# Another Newbie



## Reefed (Aug 18, 2008)

Hi all!

I've been a lurker for a while. I generally do that before jumping into a new forum to get "the feel" of the place before I start posting.

Anyway, I posted a new thread in the Learing to Sail section. Basically, I'm a keelboat sailor that is becomming interested in learning the ways of dinghy sailing. I'm looking for recommendations on places in the Naptown/Balt area for lessons.
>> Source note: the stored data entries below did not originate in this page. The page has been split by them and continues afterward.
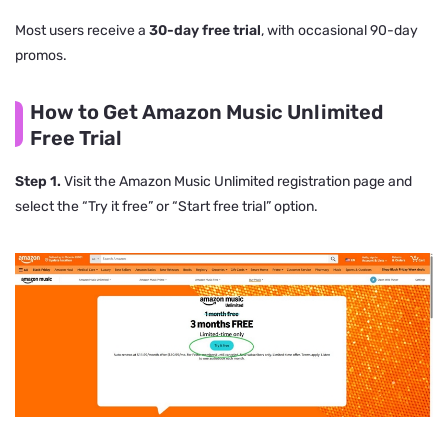
Most users receive a
30-day free trial
, with occasional 90-day
promos.
How to Get Amazon Music Unlimited
Free Trial
Step 1.
Visit the Amazon Music Unlimited registration page and
select the “Try it free” or “Start free trial” option.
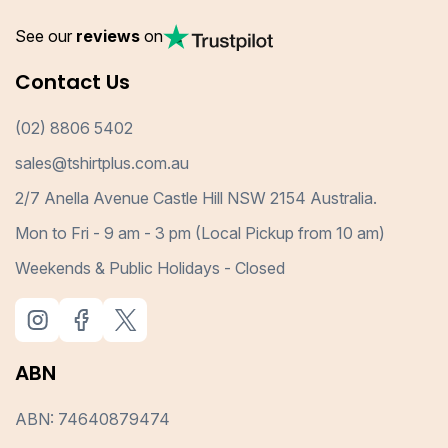
See our
reviews
on
Contact Us
(02) 8806 5402
sales@tshirtplus.com.au
2/7 Anella Avenue Castle Hill NSW 2154 Australia.
Mon to Fri - 9 am - 3 pm (Local Pickup from 10 am)
Weekends & Public Holidays - Closed
ABN
ABN: 74640879474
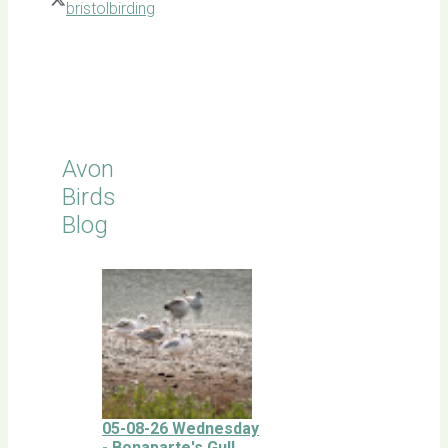
bristolbirding
Click for
Latest
Sightings
Avon
Birds
Blog
05-08-26 Wednesday
- Bonaparte's Gull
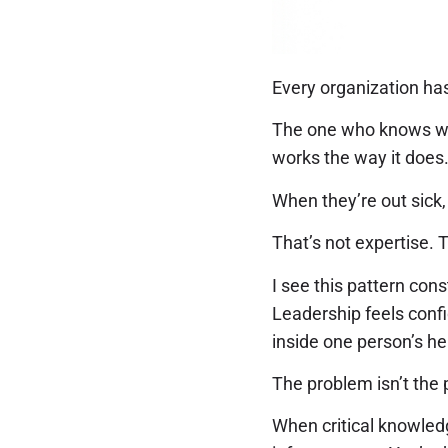
Every organization has
The one who knows wh
works the way it does.
When they’re out sick,
That’s not expertise. 
I see this pattern con
Leadership feels conf
inside one person’s he
The problem isn’t the p
When critical knowledg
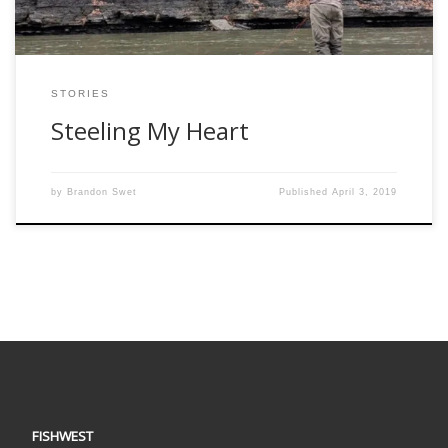
STORIES
Steeling My Heart
by
Brandon Swet
Published
April 3, 2019
FISHWEST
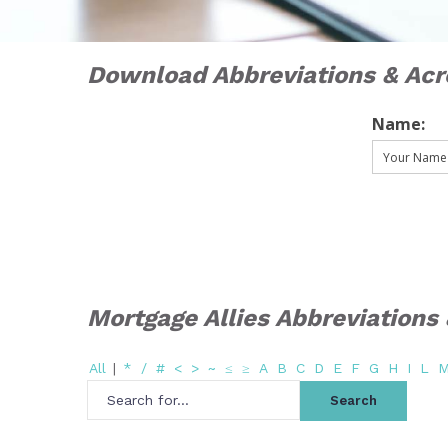
Download Abbreviations & Ac
Name:
Mortgage Allies Abbreviation
All
|
*
/
#
<
>
~
≤
≥
A
B
C
D
E
F
G
H
I
L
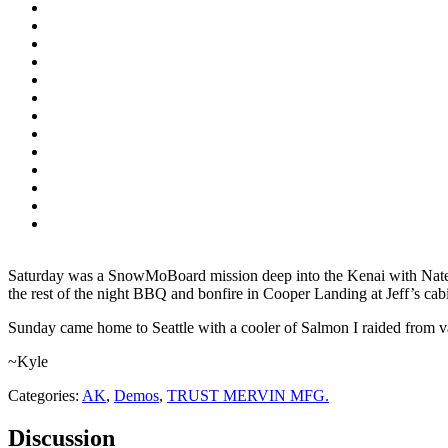
Saturday was a SnowMoBoard mission deep into the Kenai with Nate
the rest of the night BBQ and bonfire in Cooper Landing at Jeff’s cabi
Sunday came home to Seattle with a cooler of Salmon I raided from
~Kyle
Categories:
AK
,
Demos
,
TRUST MERVIN MFG.
Discussion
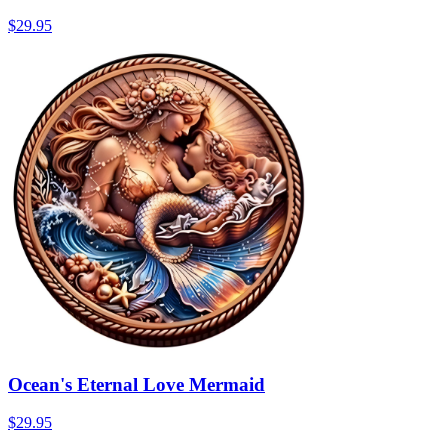
$29.95
Ocean's Eternal Love Mermaid
$29.95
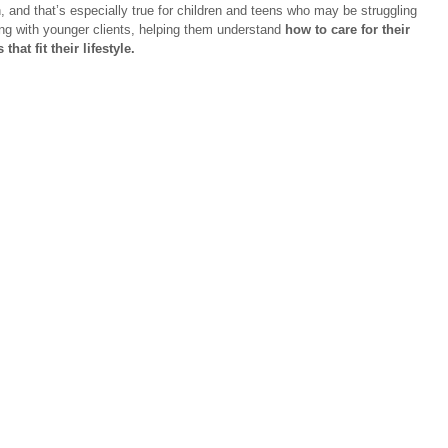
n, and that’s especially true for children and teens who may be struggling 
ing with younger clients, helping them understand 
how to care for their 
hat fit their lifestyle.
A program that is racer-oriented would be ideal. 

Thanks!


----------



## Reefed (Aug 18, 2008)

Just trying to get my post count above 10 so I can post links.


----------



## Reefed (Aug 18, 2008)

And another.


----------



## Reefed (Aug 18, 2008)

This is kind of silly.


----------



## Reefed (Aug 18, 2008)

But I guess it keeps the spam bots out?


----------



## Reefed (Aug 18, 2008)

Just a couple more.


----------



## Reefed (Aug 18, 2008)

12345678910


----------



## Reefed (Aug 18, 2008)

10987654321


----------



## Reefed (Aug 18, 2008)

qqqqqqqqqqqqqqqqqqqqqqqqqqqqq


----------



## ckgreenman (Aug 22, 2008)

Welcome to SailNet,
Looks like you made it to 10


----------



## TSOJOURNER (Dec 16, 1999)

Welcome to Sailnet!


----------